EFF is one of over 100 global public interest groups that called upon ACTA negotiators on September 15, 2008 to make public the draft negotiating text of ACTA. We respectfully request that Ambassador Schwab and USTR officials make the draft negotiating text of ACTA and previous background documents available to the public so that we can provide meaningful comments. We hope that the USTR will provide further opportunities for informed public comment once the draft text of ACTA is eventually made public.

In the absence of a draft text or any specific information about ACTA’s contents to comment upon, we wish to comment on several matters concerning Internet intermediaries that have been requested by U.S. intellectual property rightsholders in their submissions to the USTR, which raise significant public policy concerns.

2. Comments

Based on submissions to USTR in March 2008 that have been made public on the USTR’s website, EFF is concerned that ACTA may require significant changes to several aspects of current U.S. law.
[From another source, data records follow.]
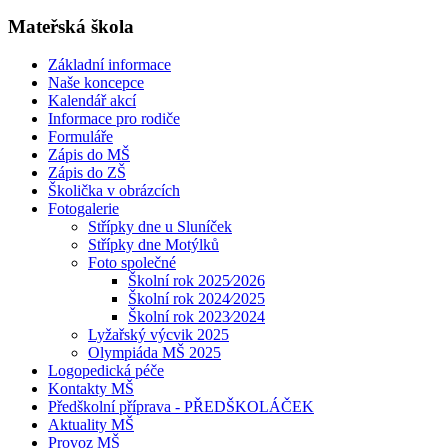
Mateřská škola
Základní informace
Naše koncepce
Kalendář akcí
Informace pro rodiče
Formuláře
Zápis do MŠ
Zápis do ZŠ
Školička v obrázcích
Fotogalerie
Střípky dne u Sluníček
Střípky dne Motýlků
Foto společné
Školní rok 2025⁄2026
Školní rok 2024⁄2025
Školní rok 2023⁄2024
Lyžařský výcvik 2025
Olympiáda MŠ 2025
Logopedická péče
Kontakty MŠ
Předškolní příprava - PŘEDŠKOLÁČEK
Aktuality MŠ
Provoz MŠ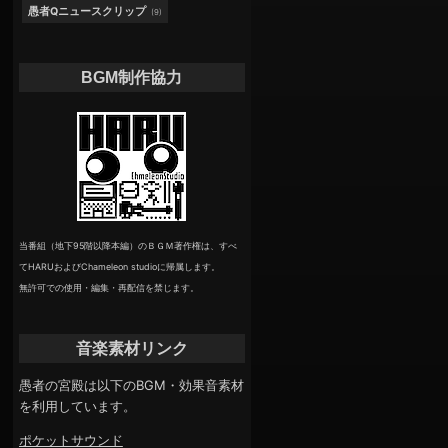
愚者Qニュースクリップ
(9)
BGM制作協力
当番組（地下95階以降本編）のＢＧＭ著作権は、すべ
てHARUおよびChameleon studioに帰属します。
無許可での使用・編集・再配信を禁じます。
音楽素材リンク
愚者の宮殿は以下のBGM・効果音素材
を利用しています。
ポケットサウンド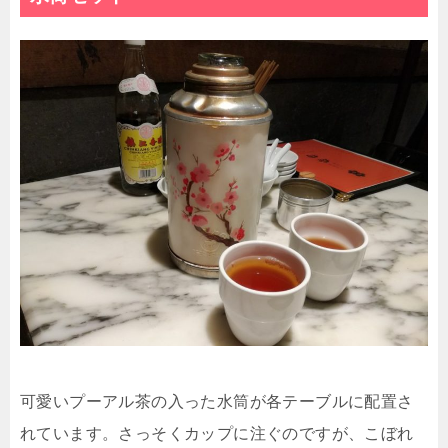
可愛いプーアル茶の入った水筒が各テーブルに配置さ
れています。さっそくカップに注ぐのですが、こぼれ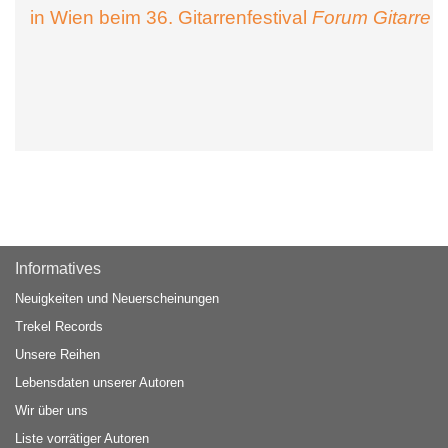
in Wien beim 36. Gitarrenfestival
Forum Gitarre
Informatives
Neuigkeiten und Neuerscheinungen
Trekel Records
Unsere Reihen
Lebensdaten unserer Autoren
Wir über uns
Liste vorrätiger Autoren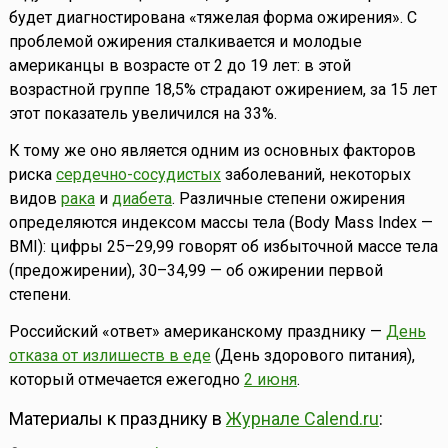
будет диагностирована «тяжелая форма ожирения». С
проблемой ожирения сталкивается и молодые
американцы в возрасте от 2 до 19 лет: в этой
возрастной группе 18,5% страдают ожирением, за 15 лет
этот показатель увеличился на 33%.
К тому же оно является одним из основных факторов
риска
сердечно-сосудистых
заболеваний, некоторых
видов
рака
и
диабета
. Различные степени ожирения
определяются индексом массы тела (Body Mass Index —
BMI): цифры 25–29,99 говорят об избыточной массе тела
(предожирении), 30–34,99 — об ожирении первой
степени.
Российский «ответ» американскому празднику —
День
отказа от излишеств в еде
(День здорового питания),
который отмечается ежегодно
2 июня
.
Материалы к празднику в
Журнале Calend.ru
:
We respectfully request that USTR officials address how these matters comport with existing U.S. law in the forthcoming consultation on September 22, 2008.

Monitoring of Internet communications

We note that the submission of at least one major copyright owner industry group has requested that ISPs and Internet intermediaries be required to adopt “technical measures”, including filtering of their networks, and monitoring of customer communications, in order to find evidence of potential copyright infringement.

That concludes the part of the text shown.